O tempo passou e o colchão continua lá.  Os meninos pulam do sofá pro colchão, do colchão pro sofá. Fizeram da sala um circuito! Ali os meninos aprenderam a dar cambalhotas e é ali que eles dormem à tarde. Eles gostam de sentar na beirada do colchão para assistir TV e ali ficam até outra coisa virar foco de atenção.

Também é na sala de TV que eles brincam à noite ou quando chove. Não tem jeito, quando se tem trigêmeos, algum canto da casa tem que virar parque de diversões.

Para quem quiser fazer o mesmo, vale lembrar que o lençol deve ser com elástico para não ficar saindo e deve estar sempre limpo.

Só quero ver quando é que eu vou conseguir tirar esse colchão dali!

E por falar em pirulito…

Essa é a nova mania dos mosqueteiros. Adoram pirulitos! E já sabem pedir. Os únicos proibidos são os recheados com chiclete.

Para nós, adultos, mais gostoso do que qualquer pirulito é ver o vovô Luiz  e a vovó Lena colocarem os três no carro e saírem SÓ para comprar pirulitos para eles.
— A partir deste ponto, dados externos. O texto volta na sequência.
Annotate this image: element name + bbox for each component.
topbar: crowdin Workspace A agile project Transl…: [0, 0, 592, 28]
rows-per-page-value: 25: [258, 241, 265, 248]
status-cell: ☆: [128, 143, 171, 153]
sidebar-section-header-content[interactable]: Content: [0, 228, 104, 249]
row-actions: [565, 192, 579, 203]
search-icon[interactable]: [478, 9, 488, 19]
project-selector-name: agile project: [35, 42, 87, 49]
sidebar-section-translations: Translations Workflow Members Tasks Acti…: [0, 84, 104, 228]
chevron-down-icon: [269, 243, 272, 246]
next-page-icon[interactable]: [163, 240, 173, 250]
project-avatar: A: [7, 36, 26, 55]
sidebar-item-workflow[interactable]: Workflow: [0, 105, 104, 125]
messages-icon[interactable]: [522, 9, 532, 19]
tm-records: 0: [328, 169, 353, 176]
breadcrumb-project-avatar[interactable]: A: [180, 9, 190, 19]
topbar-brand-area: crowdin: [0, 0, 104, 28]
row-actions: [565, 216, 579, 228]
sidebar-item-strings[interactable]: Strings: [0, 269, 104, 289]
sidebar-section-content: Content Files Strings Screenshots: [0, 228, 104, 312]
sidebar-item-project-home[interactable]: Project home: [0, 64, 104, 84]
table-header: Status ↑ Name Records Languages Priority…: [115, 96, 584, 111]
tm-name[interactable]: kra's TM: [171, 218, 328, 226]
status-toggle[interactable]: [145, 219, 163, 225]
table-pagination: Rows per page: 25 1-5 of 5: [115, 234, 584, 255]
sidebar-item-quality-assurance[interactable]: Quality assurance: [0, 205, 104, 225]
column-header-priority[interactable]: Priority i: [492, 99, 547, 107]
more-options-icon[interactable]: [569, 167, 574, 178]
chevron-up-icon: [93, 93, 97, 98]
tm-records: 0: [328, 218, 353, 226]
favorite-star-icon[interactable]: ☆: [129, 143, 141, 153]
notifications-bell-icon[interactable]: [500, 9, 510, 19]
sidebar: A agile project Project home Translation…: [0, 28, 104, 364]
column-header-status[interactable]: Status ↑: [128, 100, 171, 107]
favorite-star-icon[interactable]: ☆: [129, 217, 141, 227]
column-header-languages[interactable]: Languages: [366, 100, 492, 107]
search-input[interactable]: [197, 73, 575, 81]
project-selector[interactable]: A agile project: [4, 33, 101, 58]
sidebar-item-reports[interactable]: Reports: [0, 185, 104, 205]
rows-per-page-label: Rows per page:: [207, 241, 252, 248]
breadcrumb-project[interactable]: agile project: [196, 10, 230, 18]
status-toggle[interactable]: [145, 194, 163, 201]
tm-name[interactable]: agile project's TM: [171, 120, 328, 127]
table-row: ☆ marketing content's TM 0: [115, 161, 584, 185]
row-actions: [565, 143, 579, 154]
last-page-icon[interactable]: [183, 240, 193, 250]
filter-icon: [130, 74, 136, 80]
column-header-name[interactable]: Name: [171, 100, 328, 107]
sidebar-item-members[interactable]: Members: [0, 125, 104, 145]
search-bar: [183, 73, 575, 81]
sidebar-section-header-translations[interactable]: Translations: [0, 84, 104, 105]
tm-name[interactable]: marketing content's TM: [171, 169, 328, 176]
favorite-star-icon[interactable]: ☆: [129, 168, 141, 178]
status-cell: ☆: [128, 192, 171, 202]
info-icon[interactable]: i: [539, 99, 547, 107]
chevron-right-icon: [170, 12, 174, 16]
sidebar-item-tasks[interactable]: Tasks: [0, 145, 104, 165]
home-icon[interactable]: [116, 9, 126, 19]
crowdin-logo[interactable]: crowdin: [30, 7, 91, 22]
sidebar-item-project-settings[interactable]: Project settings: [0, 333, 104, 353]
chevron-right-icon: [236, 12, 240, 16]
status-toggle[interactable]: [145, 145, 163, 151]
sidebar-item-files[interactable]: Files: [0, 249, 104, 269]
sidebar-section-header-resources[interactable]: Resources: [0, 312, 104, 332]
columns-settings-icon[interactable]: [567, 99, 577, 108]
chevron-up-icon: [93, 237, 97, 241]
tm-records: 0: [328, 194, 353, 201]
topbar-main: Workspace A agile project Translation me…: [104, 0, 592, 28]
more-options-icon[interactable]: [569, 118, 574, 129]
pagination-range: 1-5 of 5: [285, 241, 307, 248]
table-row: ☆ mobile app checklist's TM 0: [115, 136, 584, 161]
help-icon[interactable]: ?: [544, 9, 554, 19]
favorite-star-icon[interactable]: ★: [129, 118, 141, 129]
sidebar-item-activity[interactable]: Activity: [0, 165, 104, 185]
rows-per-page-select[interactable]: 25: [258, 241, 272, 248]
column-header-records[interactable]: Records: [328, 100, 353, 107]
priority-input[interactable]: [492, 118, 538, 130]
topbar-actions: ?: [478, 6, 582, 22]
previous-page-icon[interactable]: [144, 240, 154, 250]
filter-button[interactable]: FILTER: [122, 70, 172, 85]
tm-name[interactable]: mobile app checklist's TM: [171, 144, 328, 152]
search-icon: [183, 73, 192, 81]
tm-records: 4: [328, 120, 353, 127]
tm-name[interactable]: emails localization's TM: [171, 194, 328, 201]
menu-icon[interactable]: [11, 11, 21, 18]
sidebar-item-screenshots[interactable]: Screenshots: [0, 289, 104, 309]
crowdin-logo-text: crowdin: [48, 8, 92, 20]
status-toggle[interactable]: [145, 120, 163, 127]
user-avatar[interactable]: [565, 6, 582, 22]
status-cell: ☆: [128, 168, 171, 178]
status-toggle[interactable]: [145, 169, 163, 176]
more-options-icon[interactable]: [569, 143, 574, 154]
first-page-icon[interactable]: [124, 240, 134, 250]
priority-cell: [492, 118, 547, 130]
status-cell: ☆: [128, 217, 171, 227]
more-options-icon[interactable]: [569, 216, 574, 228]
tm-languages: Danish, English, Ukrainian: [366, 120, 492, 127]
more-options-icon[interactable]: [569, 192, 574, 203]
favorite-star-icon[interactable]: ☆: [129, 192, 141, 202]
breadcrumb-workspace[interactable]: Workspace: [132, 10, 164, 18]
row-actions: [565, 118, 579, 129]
Isso não tem preço!

Vovô e vovó, nós amamos vocês!

 

Eu só quero chocolate

Oscar, Antônio e Joaquim curtindo os pirulitos de chocolate que ganharam da família Becker.

Huuuummmmm… Que delícia!

 

Nosso Natal

 

Ufaaaa!… Como foi movimentado esse Natal! Só agora estou tendo um tempinho para o blog. A única coisa que resta, agora, é o Caco e o Gui fazendo um sonzinho lá embaixo (no momento, Coldplay). E isso vai longe… O importante é que, depois de toda a festança destes dois dias, os meninos estão em seus berços dormindo como anjinhos e a casa já está ordem novamente.

Fizemos a ceia aqui em casa ao invés de na casa da vovó e, assim como no ano passado, foi tudo perfeito – comemos, demos risadas, brindamos, rezamos.  Lá pelas tantas Papai Noel veio nos visitar. Só que ele não desceu pela chaminé. Ele simplesmente bateu na borta e foi recebido pelos meninos que ficaram encantados, mas com um certo medinho. E não era pra menos, esse Papai Noel continua bizarro! De óculos escuros, pelo menos dessa vez ele se lembrou de trocar o tênis pela bota!

Apesar do medo, ninguém chorou, os meninos pegaram os presentes das mãos do Papai Noel, abriram, brincaram… Muuuitos brinquedos saíram do saco do bom velhinho. Vovôs, vovós, titias e titios capricharam! Depois da farra, os meninos foram dormir com a Rosi (ajudante da noite) e a festa dos adultos continuou até tarde.

Hoje, os três brincaram a manhã inteirinha e dormiram bastante à tarde. Passeamos e depois recebemos a visita do Fábio, da Karina e da Júlia. E não é que de repente Antônio aparece puxando a bota do Papai Noel pelo cadarço. Papai Noel Cinderelo, esqueceu a bota aqui em casa… O pior é que Antônio levou a bota direto para o Caco. Será que ele achou o Papai Noel de ontem parecido com o pai dele? ;-)

Enfim, nosso Natal foi assim, maravilhoso, com amor, afeto e aconchego aquecendo as nossas almas. 

Para terminar, quero agradecer as mensagens carinhosas que recebemos e desejar a todos um Natal especial, assim como foi o dos mosqueteiros. Que Jesus esteja presente em nossos corações hoje e em todos os outros dias. Que Deus abençoe a todos nós e ilumine os nossos caminhos sempre.